(Your goal):
Only the lines with the string "autres" are needed; return each of them from the entries below.

(Dataset records):
┏━━
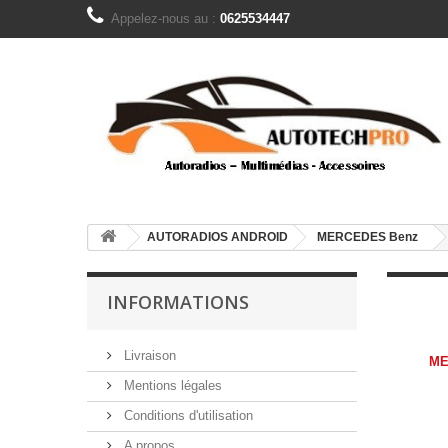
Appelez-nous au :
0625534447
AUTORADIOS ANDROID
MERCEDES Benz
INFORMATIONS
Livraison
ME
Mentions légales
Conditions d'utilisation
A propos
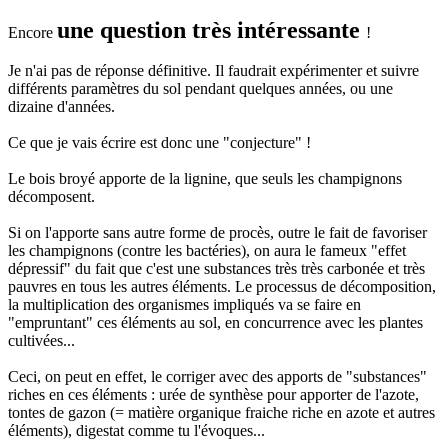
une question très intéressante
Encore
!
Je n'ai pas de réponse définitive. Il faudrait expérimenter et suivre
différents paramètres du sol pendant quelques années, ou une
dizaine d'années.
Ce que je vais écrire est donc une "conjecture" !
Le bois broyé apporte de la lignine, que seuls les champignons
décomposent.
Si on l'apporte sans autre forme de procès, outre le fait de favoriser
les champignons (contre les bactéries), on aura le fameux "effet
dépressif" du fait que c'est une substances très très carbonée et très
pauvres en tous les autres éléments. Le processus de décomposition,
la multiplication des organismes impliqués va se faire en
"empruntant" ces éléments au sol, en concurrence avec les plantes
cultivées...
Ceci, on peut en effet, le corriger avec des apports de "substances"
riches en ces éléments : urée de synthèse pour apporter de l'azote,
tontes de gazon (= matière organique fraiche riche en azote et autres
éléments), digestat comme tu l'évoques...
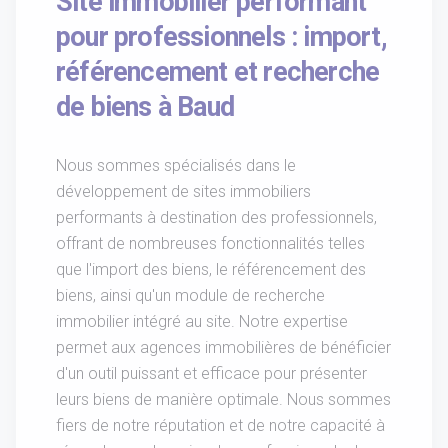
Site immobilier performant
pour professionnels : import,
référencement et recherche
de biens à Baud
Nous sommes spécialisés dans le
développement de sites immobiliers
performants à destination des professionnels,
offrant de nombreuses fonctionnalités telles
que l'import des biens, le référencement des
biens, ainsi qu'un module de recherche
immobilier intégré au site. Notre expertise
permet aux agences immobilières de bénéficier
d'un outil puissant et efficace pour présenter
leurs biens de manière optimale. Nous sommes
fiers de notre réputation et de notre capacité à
┗━━
┏━━
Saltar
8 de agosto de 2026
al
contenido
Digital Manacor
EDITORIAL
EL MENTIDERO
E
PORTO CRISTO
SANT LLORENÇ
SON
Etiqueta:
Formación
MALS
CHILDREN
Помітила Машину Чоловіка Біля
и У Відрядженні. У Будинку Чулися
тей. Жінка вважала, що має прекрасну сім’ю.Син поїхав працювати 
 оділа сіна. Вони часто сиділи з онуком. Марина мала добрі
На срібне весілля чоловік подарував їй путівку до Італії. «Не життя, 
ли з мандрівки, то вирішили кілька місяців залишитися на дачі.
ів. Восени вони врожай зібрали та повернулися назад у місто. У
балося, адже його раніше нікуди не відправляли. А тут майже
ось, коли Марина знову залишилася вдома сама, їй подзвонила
┗━━
┏━━
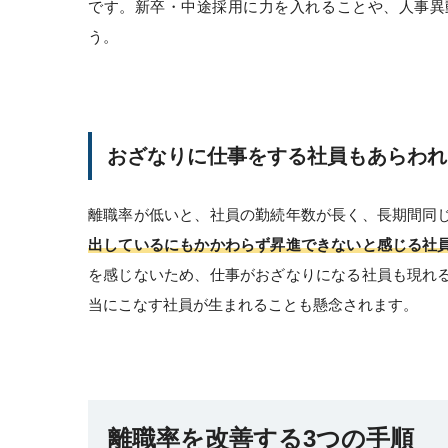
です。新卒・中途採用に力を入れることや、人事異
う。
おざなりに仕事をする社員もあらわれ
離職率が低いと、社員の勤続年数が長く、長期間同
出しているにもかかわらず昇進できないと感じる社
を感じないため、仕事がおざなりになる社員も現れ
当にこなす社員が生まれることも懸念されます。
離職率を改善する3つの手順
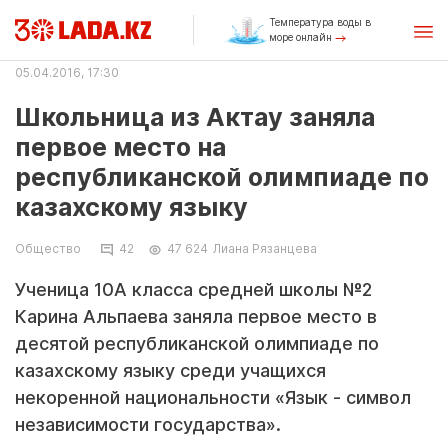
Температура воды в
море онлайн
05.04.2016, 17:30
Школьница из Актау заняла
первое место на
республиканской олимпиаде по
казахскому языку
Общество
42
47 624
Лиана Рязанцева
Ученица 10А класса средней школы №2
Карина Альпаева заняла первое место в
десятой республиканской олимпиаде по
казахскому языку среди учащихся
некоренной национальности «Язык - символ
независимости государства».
┗━━
(Result):
pauvres en tous les autres éléments. Le processus de décomposition,
tontes de gazon (= matière organique fraiche riche en azote et autres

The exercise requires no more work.